■ Required action
Could you please retype all of the data below exactly?

■ Exercise data
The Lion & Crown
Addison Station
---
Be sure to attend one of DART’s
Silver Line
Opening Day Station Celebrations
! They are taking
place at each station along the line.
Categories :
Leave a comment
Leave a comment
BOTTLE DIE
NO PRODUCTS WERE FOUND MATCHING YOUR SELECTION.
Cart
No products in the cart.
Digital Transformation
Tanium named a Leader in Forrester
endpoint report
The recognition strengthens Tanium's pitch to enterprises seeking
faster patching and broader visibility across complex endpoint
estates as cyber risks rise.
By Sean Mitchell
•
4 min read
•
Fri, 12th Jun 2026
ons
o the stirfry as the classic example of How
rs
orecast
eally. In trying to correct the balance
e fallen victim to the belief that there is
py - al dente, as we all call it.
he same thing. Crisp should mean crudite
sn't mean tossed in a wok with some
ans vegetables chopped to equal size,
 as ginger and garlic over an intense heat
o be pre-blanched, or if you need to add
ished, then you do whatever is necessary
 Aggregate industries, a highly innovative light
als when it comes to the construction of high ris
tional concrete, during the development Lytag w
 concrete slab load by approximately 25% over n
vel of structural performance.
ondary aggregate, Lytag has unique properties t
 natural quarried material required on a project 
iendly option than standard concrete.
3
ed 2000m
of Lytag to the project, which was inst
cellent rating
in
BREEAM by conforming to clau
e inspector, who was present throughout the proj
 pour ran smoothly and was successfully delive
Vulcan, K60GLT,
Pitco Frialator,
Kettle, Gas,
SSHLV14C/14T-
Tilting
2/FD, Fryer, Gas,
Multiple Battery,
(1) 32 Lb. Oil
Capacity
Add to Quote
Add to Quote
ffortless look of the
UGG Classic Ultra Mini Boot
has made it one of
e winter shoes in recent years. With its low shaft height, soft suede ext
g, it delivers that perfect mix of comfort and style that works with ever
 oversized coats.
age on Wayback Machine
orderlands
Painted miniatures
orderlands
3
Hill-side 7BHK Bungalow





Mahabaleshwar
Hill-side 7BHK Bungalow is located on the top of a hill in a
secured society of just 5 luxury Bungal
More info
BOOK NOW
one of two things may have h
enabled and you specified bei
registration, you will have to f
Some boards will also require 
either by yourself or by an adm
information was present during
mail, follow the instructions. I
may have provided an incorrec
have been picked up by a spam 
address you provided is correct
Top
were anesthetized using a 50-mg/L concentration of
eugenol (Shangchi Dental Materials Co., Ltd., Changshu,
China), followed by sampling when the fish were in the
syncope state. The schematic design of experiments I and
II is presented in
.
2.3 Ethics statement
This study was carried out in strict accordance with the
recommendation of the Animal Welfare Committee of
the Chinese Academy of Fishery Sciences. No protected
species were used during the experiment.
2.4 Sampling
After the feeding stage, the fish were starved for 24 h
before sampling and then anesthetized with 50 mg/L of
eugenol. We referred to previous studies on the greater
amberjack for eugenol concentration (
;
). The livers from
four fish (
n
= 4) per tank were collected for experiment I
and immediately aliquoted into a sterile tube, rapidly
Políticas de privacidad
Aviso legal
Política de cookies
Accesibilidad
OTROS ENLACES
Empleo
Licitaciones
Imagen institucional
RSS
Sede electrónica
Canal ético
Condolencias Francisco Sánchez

■ Solution for this task
The Lion & Crown
Addison Station
---
Be sure to attend one of DART’s
Silver Line
Opening Day Station Celebrations
! They are taking
place at each station along the line.
Categories :
Leave a comment
Leave a comment
BOTTLE DIE
NO PRODUCTS WERE FOUND MATCHING YOUR SELECTION.
Cart
No products in the cart.
Digital Transformation
Tanium named a Leader in Forrester
endpoint report
The recognition strengthens Tanium's pitch to enterprises seeking
faster patching and broader visibility across complex endpoint
estates as cyber risks rise.
By Sean Mitchell
•
4 min read
•
Fri, 12th Jun 2026
ons
o the stirfry as the classic example of How
rs
orecast
eally. In trying to correct the balance
e fallen victim to the belief that there is
py - al dente, as we all call it.
he same thing. Crisp should mean crudite
sn't mean tossed in a wok with some
ans vegetables chopped to equal size,
 as ginger and garlic over an intense heat
o be pre-blanched, or if you need to add
ished, then you do whatever is necessary
 Aggregate industries, a highly innovative light
als when it comes to the construction of high ris
tional concrete, during the development Lytag w
 concrete slab load by approximately 25% over n
vel of structural performance.
ondary aggregate, Lytag has unique properties t
 natural quarried material required on a project 
iendly option than standard concrete.
3
ed 2000m
of Lytag to the project, which was inst
cellent rating
in
BREEAM by conforming to clau
e inspector, who was present throughout the proj
 pour ran smoothly and was successfully delive
Vulcan, K60GLT,
Pitco Frialator,
Kettle, Gas,
SSHLV14C/14T-
Tilting
2/FD, Fryer, Gas,
Multiple Battery,
(1) 32 Lb. Oil
Capacity
Add to Quote
Add to Quote
ffortless look of the
UGG Classic Ultra Mini Boot
has made it one of
e winter shoes in recent years. With its low shaft height, soft suede ext
g, it delivers that perfect mix of comfort and style that works with ever
 oversized coats.
age on Wayback Machine
orderlands
Painted miniatures
orderlands
3
Hill-side 7BHK Bungalow





Mahabaleshwar
Hill-side 7BHK Bungalow is located on the top of a hill in a
secured society of just 5 luxury Bungal
More info
BOOK NOW
one of two things may have h
enabled and you specified bei
registration, you will have to f
Some boards will also require 
either by yourself or by an adm
information was present during
mail, follow the instructions. I
may have provided an incorrec
have been picked up by a spam 
address you provided is correct
Top
were anesthetized using a 50-mg/L concentration of
eugenol (Shangchi Dental Materials Co., Ltd., Changshu,
China), followed by sampling when the fish were in the
syncope state. The schematic design of experiments I and
II is presented in
.
2.3 Ethics statement
This study was carried out in strict accordance with the
recommendation of the Animal Welfare Committee of
the Chinese Academy of Fishery Sciences. No protected
species were used during the experiment.
2.4 Sampling
After the feeding stage, the fish were starved for 24 h
before sampling and then anesthetized with 50 mg/L of
eugenol. We referred to previous studies on the greater
amberjack for eugenol concentration (
;
). The livers from
four fish (
n
= 4) per tank were collected for experiment I
and immediately aliquoted into a sterile tube, rapidly
Políticas de privacidad
Aviso legal
Política de cookies
Accesibilidad
OTROS ENLACES
Empleo
Licitaciones
Imagen institucional
RSS
Sede electrónica
Canal ético
Condolencias Francisco Sánchez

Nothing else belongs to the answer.